Pahalı olmasına rağmen rağbeti olan arı sütü, kovandan çıkar çıkmaz satılıyor.
“10 kilodan 150 bin TL gelir elde etmeyi umuyoruz”
İHA’nın haberine göre; Samsun’da arıcılık yapan Gültekin Bozkurt, her yıl daha fazla arı sütü ürettiğine dikkat çekerek, “4 yıldır arı sütü üretiyorum. İlk başladığımda yılda yarım kilo arı sütü ürettim. Geçen yıl 6 kilo üretim yaptım ve bu yıl da 10 kilo arı sütü üretmeyi hedefliyorum. Geçen yıl 6 kilo arı sütünden 60 bin TL gelir sağladım. Bu yıl da 10 kilo arı sütünden 150 bin TL gelir elde etmeyi umuyoruz.
Arı sütünü satmakta bir sıkıntı yaşamıyoruz. Günlük arı sütü alımı yapıyoruz. Aldığımız sütler haftalık birikmiyor. Aldığımız sütler 1 hafta içerisinde satılıyor. Türkiye genelinde gönderim yapıyoruz. Bağışıklığı düşük olanlar, çocuk düşünen çiftler, kanser hastaları arı sütüne rağbet gösteriyor.” dedi.
“Korona döneminde rağbet gördü”
Arı sütünün önemi hakkında bilgiler de veren Bozkurt, şunları söyledi:
“Arı sütü korona salgını döneminde oldukça rağbet gördü. Uzmanlar arı sütünün bağışıklık sisteminin güçlenmesine yardım ettiğini, kolesterole, kalbe, tansiyona ve cilt güzelliğine iyi geldiğini belirtiyor. Arı sütünün faydasına arılar üzerinde örnek verirsek; işçi arılar yazın 45 gün hayatta kalıyorlar. Ana arı ise arı sütü ile beslendiği için 7 yıl yaşıyor.
Ana arı sadece arı sütü ile besleniyor. Polen ya da bal ile beslenmiyor. Bu da yaşam ömrünü oldukça uzatıyor. Karadeniz’de arıcılar genelde sadece bal üretimi için arıcılık yapıyor. Polen, propolis ve arı sütü gibi ürünleri pek üretmiyor.
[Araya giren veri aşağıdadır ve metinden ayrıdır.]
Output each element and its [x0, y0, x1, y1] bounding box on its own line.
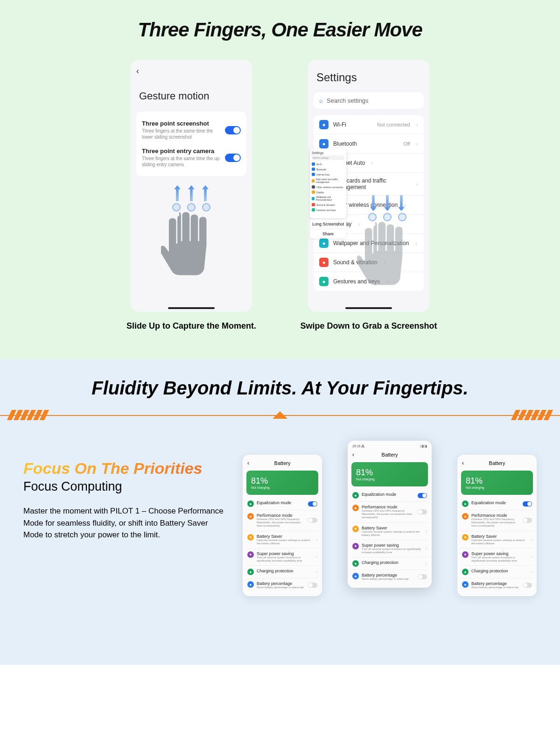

Benim gibi Karadeniz’de arı sütü üreten pek arıcı yok. Ben de süt üreterek öncü olmaya çalışıyorum. Öte yandan, arı sütünün geliri de çok güzel. Ben hem ana arı yetiştiriyorum hem de arı sütü üretiyorum. Bu da bize ilave bir ek gelir oluyor.”